Calculate the volume of one mole of gas at STP(Standard Temperature & Pressure). Given: P=101 325 Pa
n=1mol
R=8,31 J K-1 mol-1
T=273K
Given: P1=785mm Hg
P2=760mm Hg
T1=293 K
T2=273 K
V1=60cm3
Nope. You have a unit problem. If you use the value of R in J/K*mol
then pressure has to be in Pa and volume to be in m^3
V=nRT/P=1*8.31*273/101.2 E3
V=22.39 E-3 m^3 or 22.4dm^3
To calculate the volume of one mole of gas at STP (Standard Temperature and Pressure), we can use the Ideal Gas Law equation: PV = nRT.
For the first scenario, where P = 101,325 Pa, n = 1 mole, R = 8.31 J K-1 mol-1, and T = 273 K:
1. Convert the pressure from Pascals to atmospheres (atm):
P = 101,325 Pa / 101,325 = 1 atm
2. Plug the values into the Ideal Gas Law equation and solve for V:
V = (nRT) / P
V = (1 mol * 8.31 J K-1 mol-1 * 273 K) / 1 atm
V ≈ 22.4 L
So, the volume of one mole of gas at STP is approximately 22.4 liters.
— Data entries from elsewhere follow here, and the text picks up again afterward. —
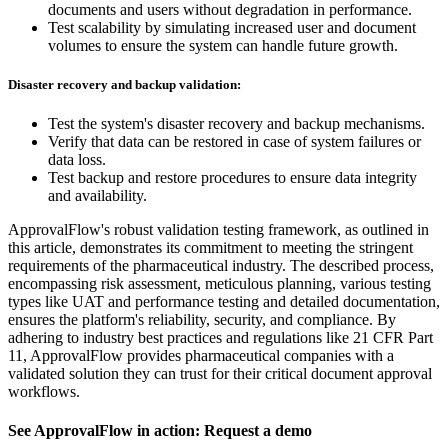
documents and users without degradation in performance.
Test scalability by simulating increased user and document
volumes to ensure the system can handle future growth.
Disaster recovery and backup validation:
Test the system's disaster recovery and backup mechanisms.
Verify that data can be restored in case of system failures or
data loss.
Test backup and restore procedures to ensure data integrity
and availability.
ApprovalFlow's robust validation testing framework, as outlined in
this article, demonstrates its commitment to meeting the stringent
requirements of the pharmaceutical industry. The described process,
encompassing risk assessment, meticulous planning, various testing
types like UAT and performance testing and detailed documentation,
ensures the platform's reliability, security, and compliance. By
adhering to industry best practices and regulations like 21 CFR Part
11, ApprovalFlow provides pharmaceutical companies with a
validated solution they can trust for their critical document approval
workflows.
See ApprovalFlow in action: Request a demo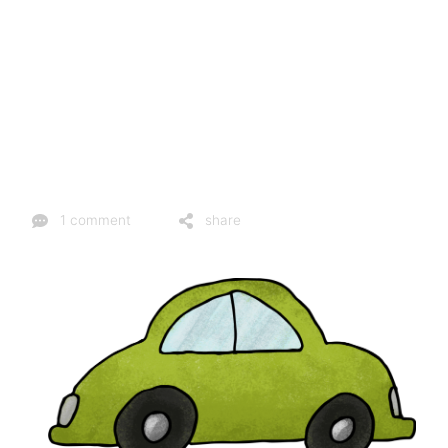
1 comment
share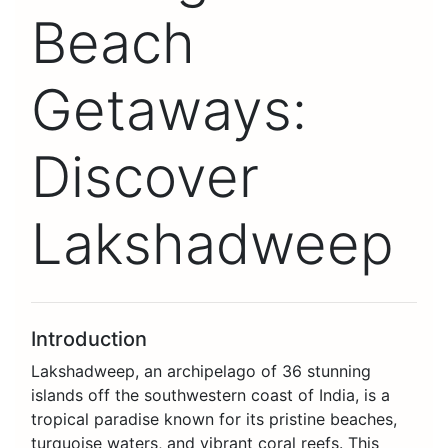
Beach
Getaways:
Discover
Lakshadweep
Introduction
Lakshadweep, an archipelago of 36 stunning
islands off the southwestern coast of India, is a
tropical paradise known for its pristine beaches,
turquoise waters, and vibrant coral reefs. This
For the second scenario, we can use Boyle's Law, which states that P1V1 = P2V2, to find the final volume (V2) when the pressure and temperature change:
1. Convert the pressures from mm Hg to atm:
P1 = 785 mm Hg / 760 mm Hg/atm = 1.0329 atm
P2 = 760 mm Hg / 760 mm Hg/atm = 1 atm
2. Plug the values into Boyle's Law equation and solve for V2:
P1V1 = P2V2
(1.0329 atm)(60 cm3) = (1 atm)(V2)
V2 ≈ 61.88 cm3
So, the final volume (V2) in the second scenario is approximately 61.88 cm3.